# Task description
Copy the entries below word for word, minus the pictures.

*** Opening Exercise inputs ***

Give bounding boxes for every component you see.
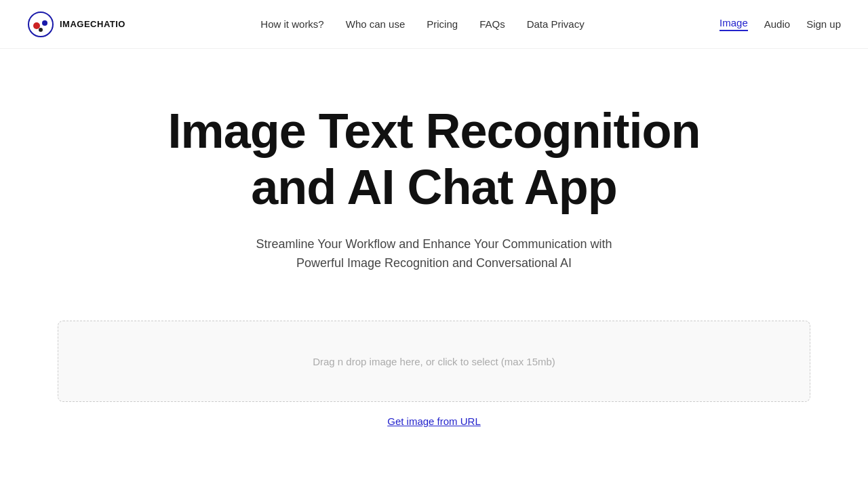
dropzone-placeholder: Drag n drop image here, or click to sele… — [313, 356, 555, 367]
hero-subtitle-line2: Powerful Image Recognition and Conversat… — [296, 256, 572, 270]
nav-item-data-privacy[interactable]: Data Privacy — [527, 18, 585, 30]
nav-item-faqs[interactable]: FAQs — [479, 18, 505, 30]
svg-point-3 — [39, 28, 43, 32]
nav-image-tab[interactable]: Image — [719, 17, 748, 31]
svg-point-1 — [33, 22, 40, 29]
dropzone[interactable]: Drag n drop image here, or click to sele… — [58, 321, 810, 402]
main-nav: How it works? Who can use Pricing FAQs D… — [260, 18, 584, 30]
nav-audio-tab[interactable]: Audio — [764, 18, 790, 30]
hero-title: Image Text Recognition and AI Chat App — [129, 103, 739, 216]
site-header: IMAGECHATIO How it works? Who can use Pr… — [0, 0, 868, 49]
right-nav: Image Audio Sign up — [719, 17, 841, 31]
logo-text: IMAGECHATIO — [60, 19, 125, 29]
get-image-url-link[interactable]: Get image from URL — [387, 415, 481, 427]
svg-point-2 — [42, 20, 47, 26]
nav-item-how-it-works[interactable]: How it works? — [260, 18, 323, 30]
logo-icon — [27, 11, 54, 38]
logo[interactable]: IMAGECHATIO — [27, 11, 125, 38]
nav-item-pricing[interactable]: Pricing — [427, 18, 458, 30]
upload-section: Drag n drop image here, or click to sele… — [0, 300, 868, 454]
hero-subtitle-line1: Streamline Your Workflow and Enhance You… — [256, 237, 612, 251]
hero-subtitle: Streamline Your Workflow and Enhance You… — [256, 235, 612, 274]
svg-point-0 — [28, 12, 53, 37]
hero-section: Image Text Recognition and AI Chat App S… — [0, 49, 868, 300]
nav-item-who-can-use[interactable]: Who can use — [346, 18, 406, 30]
nav-signup-link[interactable]: Sign up — [806, 18, 841, 30]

*** Closing Exercise inputs ***

# Output of the exercise
Give bounding boxes for every component you see.
dropzone-placeholder: Drag n drop image here, or click to sele… — [313, 356, 555, 367]
hero-subtitle-line2: Powerful Image Recognition and Conversat… — [296, 256, 572, 270]
nav-item-data-privacy[interactable]: Data Privacy — [527, 18, 585, 30]
nav-item-faqs[interactable]: FAQs — [479, 18, 505, 30]
svg-point-3 — [39, 28, 43, 32]
nav-image-tab[interactable]: Image — [719, 17, 748, 31]
svg-point-1 — [33, 22, 40, 29]
dropzone[interactable]: Drag n drop image here, or click to sele… — [58, 321, 810, 402]
main-nav: How it works? Who can use Pricing FAQs D… — [260, 18, 584, 30]
nav-audio-tab[interactable]: Audio — [764, 18, 790, 30]
hero-title: Image Text Recognition and AI Chat App — [129, 103, 739, 216]
site-header: IMAGECHATIO How it works? Who can use Pr… — [0, 0, 868, 49]
right-nav: Image Audio Sign up — [719, 17, 841, 31]
logo-text: IMAGECHATIO — [60, 19, 125, 29]
get-image-url-link[interactable]: Get image from URL — [387, 415, 481, 427]
svg-point-2 — [42, 20, 47, 26]
nav-item-how-it-works[interactable]: How it works? — [260, 18, 323, 30]
logo-icon — [27, 11, 54, 38]
logo[interactable]: IMAGECHATIO — [27, 11, 125, 38]
nav-item-pricing[interactable]: Pricing — [427, 18, 458, 30]
upload-section: Drag n drop image here, or click to sele… — [0, 300, 868, 454]
hero-subtitle-line1: Streamline Your Workflow and Enhance You… — [256, 237, 612, 251]
hero-subtitle: Streamline Your Workflow and Enhance You… — [256, 235, 612, 274]
svg-point-0 — [28, 12, 53, 37]
hero-section: Image Text Recognition and AI Chat App S… — [0, 49, 868, 300]
nav-item-who-can-use[interactable]: Who can use — [346, 18, 406, 30]
nav-signup-link[interactable]: Sign up — [806, 18, 841, 30]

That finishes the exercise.